Segment Open

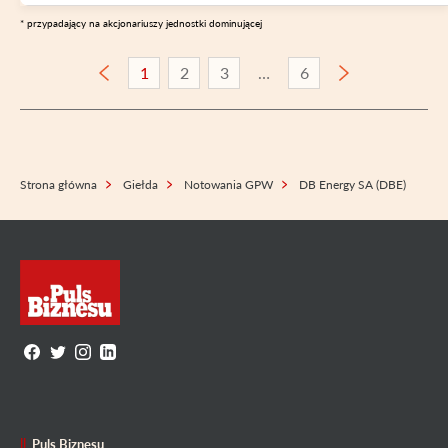
* przypadający na akcjonariuszy jednostki dominującej
1
2
3
6
Strona główna
Giełda
Notowania GPW
DB Energy SA (DBE)
Puls Biznesu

Segment Closed

== Action item ==
Return the entries above exactly and in full; do not include images.

== Task answer ==
* przypadający na akcjonariuszy jednostki dominującej
1
2
3
6
Strona główna
Giełda
Notowania GPW
DB Energy SA (DBE)
Puls Biznesu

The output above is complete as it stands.